What the task requires:
Word for word, retype every line of the data.

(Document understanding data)
=== Section Start ===
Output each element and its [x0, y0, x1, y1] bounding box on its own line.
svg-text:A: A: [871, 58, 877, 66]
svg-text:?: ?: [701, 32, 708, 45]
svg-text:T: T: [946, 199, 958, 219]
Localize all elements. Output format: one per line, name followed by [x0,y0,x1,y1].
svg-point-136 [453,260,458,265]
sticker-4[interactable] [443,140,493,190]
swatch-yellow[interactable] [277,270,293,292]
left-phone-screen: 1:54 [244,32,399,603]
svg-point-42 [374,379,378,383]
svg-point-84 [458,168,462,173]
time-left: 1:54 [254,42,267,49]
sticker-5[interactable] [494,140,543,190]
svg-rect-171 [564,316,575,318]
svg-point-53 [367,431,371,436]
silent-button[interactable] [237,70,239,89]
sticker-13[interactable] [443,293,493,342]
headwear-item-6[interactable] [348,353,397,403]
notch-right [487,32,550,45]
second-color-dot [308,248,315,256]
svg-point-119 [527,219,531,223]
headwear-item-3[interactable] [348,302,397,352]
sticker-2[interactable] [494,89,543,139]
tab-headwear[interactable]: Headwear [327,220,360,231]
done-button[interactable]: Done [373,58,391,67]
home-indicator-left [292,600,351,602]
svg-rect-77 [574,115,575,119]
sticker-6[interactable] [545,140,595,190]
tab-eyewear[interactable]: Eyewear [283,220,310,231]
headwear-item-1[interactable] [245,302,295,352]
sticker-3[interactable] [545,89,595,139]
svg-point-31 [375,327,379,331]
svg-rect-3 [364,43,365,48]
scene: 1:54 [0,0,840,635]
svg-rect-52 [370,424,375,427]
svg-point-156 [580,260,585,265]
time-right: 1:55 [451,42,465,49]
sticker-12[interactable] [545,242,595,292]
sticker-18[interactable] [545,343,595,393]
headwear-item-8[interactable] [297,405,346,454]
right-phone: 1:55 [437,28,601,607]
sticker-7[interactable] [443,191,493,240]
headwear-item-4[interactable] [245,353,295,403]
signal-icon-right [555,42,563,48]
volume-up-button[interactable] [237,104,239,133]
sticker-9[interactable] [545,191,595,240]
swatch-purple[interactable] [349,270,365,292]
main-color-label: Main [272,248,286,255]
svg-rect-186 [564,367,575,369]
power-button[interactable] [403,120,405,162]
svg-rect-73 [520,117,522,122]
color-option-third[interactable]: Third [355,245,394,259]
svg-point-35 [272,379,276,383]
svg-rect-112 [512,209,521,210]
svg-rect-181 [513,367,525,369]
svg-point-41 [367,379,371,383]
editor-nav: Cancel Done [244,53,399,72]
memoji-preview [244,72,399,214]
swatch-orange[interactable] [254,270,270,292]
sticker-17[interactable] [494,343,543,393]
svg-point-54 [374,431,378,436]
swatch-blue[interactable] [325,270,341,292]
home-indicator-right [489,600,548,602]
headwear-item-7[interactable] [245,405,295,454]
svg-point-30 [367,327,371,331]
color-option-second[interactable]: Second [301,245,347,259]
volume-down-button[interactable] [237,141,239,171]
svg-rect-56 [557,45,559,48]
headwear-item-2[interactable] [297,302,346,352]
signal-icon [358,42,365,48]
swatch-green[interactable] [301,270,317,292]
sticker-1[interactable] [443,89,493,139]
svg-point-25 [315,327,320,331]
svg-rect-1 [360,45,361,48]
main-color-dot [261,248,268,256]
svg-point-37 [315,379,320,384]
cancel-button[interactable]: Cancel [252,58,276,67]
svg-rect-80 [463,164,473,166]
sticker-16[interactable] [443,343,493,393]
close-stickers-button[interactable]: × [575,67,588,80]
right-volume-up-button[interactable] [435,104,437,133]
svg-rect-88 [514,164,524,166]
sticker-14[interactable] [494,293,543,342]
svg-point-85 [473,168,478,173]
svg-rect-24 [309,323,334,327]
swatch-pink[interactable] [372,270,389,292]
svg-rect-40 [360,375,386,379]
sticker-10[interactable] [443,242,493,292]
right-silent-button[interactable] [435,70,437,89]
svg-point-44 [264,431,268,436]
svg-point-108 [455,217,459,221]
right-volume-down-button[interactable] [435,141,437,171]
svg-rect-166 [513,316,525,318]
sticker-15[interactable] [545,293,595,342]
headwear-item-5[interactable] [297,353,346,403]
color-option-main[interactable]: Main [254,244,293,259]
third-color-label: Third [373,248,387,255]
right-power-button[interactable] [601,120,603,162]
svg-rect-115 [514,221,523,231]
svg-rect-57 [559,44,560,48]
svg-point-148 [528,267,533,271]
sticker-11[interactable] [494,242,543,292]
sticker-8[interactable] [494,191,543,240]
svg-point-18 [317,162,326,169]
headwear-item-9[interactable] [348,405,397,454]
=== Section End ===
Solution to this problem:
Output each element and its [x0, y0, x1, y1] bounding box on its own line.
svg-text:A: A: [871, 58, 877, 66]
svg-text:?: ?: [701, 32, 708, 45]
svg-text:T: T: [946, 199, 958, 219]
Localize all elements. Output format: one per line, name followed by [x0,y0,x1,y1].
svg-point-136 [453,260,458,265]
sticker-4[interactable] [443,140,493,190]
swatch-yellow[interactable] [277,270,293,292]
left-phone-screen: 1:54 [244,32,399,603]
svg-point-42 [374,379,378,383]
svg-point-84 [458,168,462,173]
time-left: 1:54 [254,42,267,49]
sticker-5[interactable] [494,140,543,190]
svg-rect-171 [564,316,575,318]
svg-point-53 [367,431,371,436]
silent-button[interactable] [237,70,239,89]
sticker-13[interactable] [443,293,493,342]
headwear-item-6[interactable] [348,353,397,403]
notch-right [487,32,550,45]
second-color-dot [308,248,315,256]
svg-point-119 [527,219,531,223]
headwear-item-3[interactable] [348,302,397,352]
sticker-2[interactable] [494,89,543,139]
tab-headwear[interactable]: Headwear [327,220,360,231]
done-button[interactable]: Done [373,58,391,67]
home-indicator-left [292,600,351,602]
svg-rect-77 [574,115,575,119]
sticker-6[interactable] [545,140,595,190]
tab-eyewear[interactable]: Eyewear [283,220,310,231]
headwear-item-1[interactable] [245,302,295,352]
sticker-3[interactable] [545,89,595,139]
svg-point-31 [375,327,379,331]
svg-rect-3 [364,43,365,48]
scene: 1:54 [0,0,840,635]
svg-rect-52 [370,424,375,427]
svg-point-156 [580,260,585,265]
time-right: 1:55 [451,42,465,49]
sticker-12[interactable] [545,242,595,292]
sticker-18[interactable] [545,343,595,393]
headwear-item-8[interactable] [297,405,346,454]
right-phone: 1:55 [437,28,601,607]
sticker-7[interactable] [443,191,493,240]
headwear-item-4[interactable] [245,353,295,403]
signal-icon-right [555,42,563,48]
volume-up-button[interactable] [237,104,239,133]
sticker-9[interactable] [545,191,595,240]
swatch-purple[interactable] [349,270,365,292]
main-color-label: Main [272,248,286,255]
svg-rect-186 [564,367,575,369]
power-button[interactable] [403,120,405,162]
svg-rect-73 [520,117,522,122]
color-option-third[interactable]: Third [355,245,394,259]
svg-point-35 [272,379,276,383]
svg-rect-112 [512,209,521,210]
svg-rect-181 [513,367,525,369]
svg-point-41 [367,379,371,383]
editor-nav: Cancel Done [244,53,399,72]
memoji-preview [244,72,399,214]
swatch-orange[interactable] [254,270,270,292]
sticker-17[interactable] [494,343,543,393]
svg-point-54 [374,431,378,436]
swatch-blue[interactable] [325,270,341,292]
home-indicator-right [489,600,548,602]
headwear-item-7[interactable] [245,405,295,454]
svg-point-30 [367,327,371,331]
color-option-second[interactable]: Second [301,245,347,259]
volume-down-button[interactable] [237,141,239,171]
svg-rect-56 [557,45,559,48]
headwear-item-2[interactable] [297,302,346,352]
signal-icon [358,42,365,48]
swatch-green[interactable] [301,270,317,292]
sticker-1[interactable] [443,89,493,139]
svg-point-25 [315,327,320,331]
svg-rect-1 [360,45,361,48]
main-color-dot [261,248,268,256]
svg-point-37 [315,379,320,384]
cancel-button[interactable]: Cancel [252,58,276,67]
svg-rect-80 [463,164,473,166]
sticker-16[interactable] [443,343,493,393]
close-stickers-button[interactable]: × [575,67,588,80]
right-volume-up-button[interactable] [435,104,437,133]
svg-rect-88 [514,164,524,166]
sticker-14[interactable] [494,293,543,342]
svg-point-85 [473,168,478,173]
svg-rect-24 [309,323,334,327]
swatch-pink[interactable] [372,270,389,292]
svg-rect-40 [360,375,386,379]
sticker-10[interactable] [443,242,493,292]
right-silent-button[interactable] [435,70,437,89]
svg-point-44 [264,431,268,436]
svg-point-108 [455,217,459,221]
right-volume-down-button[interactable] [435,141,437,171]
svg-rect-166 [513,316,525,318]
sticker-15[interactable] [545,293,595,342]
headwear-item-5[interactable] [297,353,346,403]
color-option-main[interactable]: Main [254,244,293,259]
third-color-label: Third [373,248,387,255]
right-power-button[interactable] [601,120,603,162]
svg-rect-115 [514,221,523,231]
svg-rect-57 [559,44,560,48]
svg-point-148 [528,267,533,271]
sticker-11[interactable] [494,242,543,292]
sticker-8[interactable] [494,191,543,240]
svg-point-18 [317,162,326,169]
headwear-item-9[interactable] [348,405,397,454]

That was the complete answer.